A look back: Growing up on the farmPublished 12:40pm Wednesday, February 19, 2014
At present, most Alabamians make their livings off the farm. Before the mid-20th century, this wasn’t the case and a lot of group activities were very much farm-related.
Oct. 12, 1911 – One of the features of the Morgan County fair, which opened in Hartselle today is exhibits by the boys’ corn clubs of the various precincts of the county and the awarding of 21 prizes.
Oct. 16, 1911 – Prof. A. B. Murphree, president of the boys’ corn club, reported a very enthusiastic contest among the boys. Roy Oden, the 15-year-old son of Superintendent of Education P. A. Oden, won the first prize, he having raised 102 bushels of corn to the acre.
Oct. 27, 1912 – Superintendent of Education P. A. Oden, who has been very successful in arousing interest in the boys’ corn club and the girls’ tomato and canning club, was awarded the citizenship prize Saturday offered by the Commercial Club. This club is composed of the most prominent merchants and professional men in Hartselle. The judges appointed to make the awards were I. J. Kent, Rev. R. L. Quinn, and Prof. J. M. Phagan. Prizes were also awarded to the following boys and girls: Alma Jones, Ona Oden, Artie Atkins, Lee McCarley; Onie Sharp, Ruthie Suit, Audrey Entrekin, Annie Mae Higdon, and Ola Williams
Dec. 16, 1916 – Much has been done in the matter of encouraging the farmers through the cooperative efforts of the federal and state governments. The Morgan County farm demonstrator has been instrumental in organizing community
clubs, ,also boys’ pig, corn and calf clubs.
May 16, 1933 – A graduating class of 236 members at Alabama Polytechnic institute received their diplomas this morning in Langdon Hall at Auburn. The Bachelor of Science degree in agricultural education was received by John Cooper Sloan of Hartselle.
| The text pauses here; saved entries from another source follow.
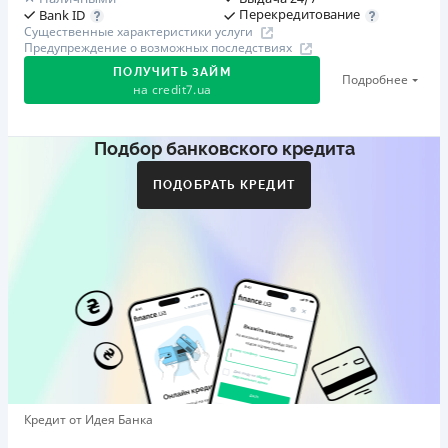
Перекредитование
Bank ID
Существенные характеристики услуги
Предупреждение о возможных последствиях
ПОЛУЧИТЬ ЗАЙМ
Подробнее
на
credit7.ua
Подбор банковского кредита
Акция: «Кешбэк за друга»
Клиент делится реферальной ссылкой с другом. Когда
ПОДОБРАТЬ КРЕДИТ
друг регистрируется и получает первый кредит (от
1000 грн), клиент автоматически получает 400 грн
кешбэка. Акция действует до 10.12.2026
🥉 Бронза FinAwards 2026
Бронзовый призер FinAwards 2026 «Лучшая программа
лояльности»
Первый займ
от 0,01%/день до 30 000 ₴
Повторный займ
Кредит от Идея Банка
от 0,95%/день до 50 000 ₴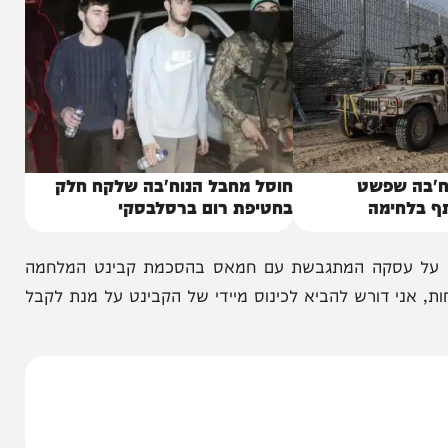
שפשט
חוסל מחבל הנוח'בה שלקח חלק
ימה
בחטיפת רום ברסלבסקי
על עסקה המתגבשת עם חמאס בהסכמת קבינט המלחמה
ורש להביא לכינוס מיידי של הקבינט על מנת לקבל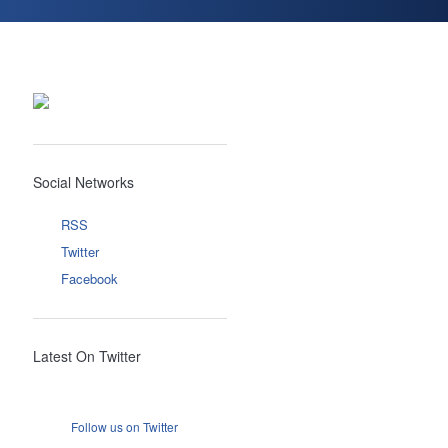
Social Networks
RSS
Twitter
Facebook
Latest On Twitter
Follow us on Twitter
May 28, 1934 – The health contest which began last fall with the 4-H club girls participating has closed with the exception of final examinations to be held here June 16. Miss Erien Rowe,Morgan County home demonstration agent, with headquarters in Hartselle, made the announcement. Dr. L. B. Murphree, county health officer, selects from each club girls who have made the greatest improvement and also the healthiest girls. Those selected will have until June 16 to make further improvements and prepare for the final examinations. Girls winning the final contest will be given a free short course at Auburn in August.
Nov. 1, 1935 – The Eva FFA chapter will hold a guessing contest on Chilean nitrate demonstration to determine how much corn has been made on the plot that used this fertilizer.
May 14, 1936 – Dr. L. R. Murphree, county health officer, is spending some time this month once again examining 4-H Club girls to determine the healthiest county girl. The lucky young lady will be offered a prize, the exact nature of which is yet to be determined.
Feb. 18, 1943 – A “Victory Garden” for every farm family in the Cotaco school community is the goal set by the FFAs and FHAs for 1943.
March 13, 1956 – The Betty Crocker Homemaker of Tomorrow award was given recently to Mary Grace Morrow, one of many MCTS students who have been recognized recently.
April 21, 1956 – Mary Grace Morrow, an outstanding MCTS student who is also state president of the New Homemakers Club, attended the state executive committee meeting at Tuskegee Institute today. Between June 6-10, 1955, she was in attendance at the organization’s tenth national meeting at Pine Bluff, Ark.
June 11, 1959 – John Warren, son of Mr. and Mrs. J. B. Warren, is in Birmingham today for the purpose of receiving a $100 reward, this being the prize for showing a prize calf in a recent exposition.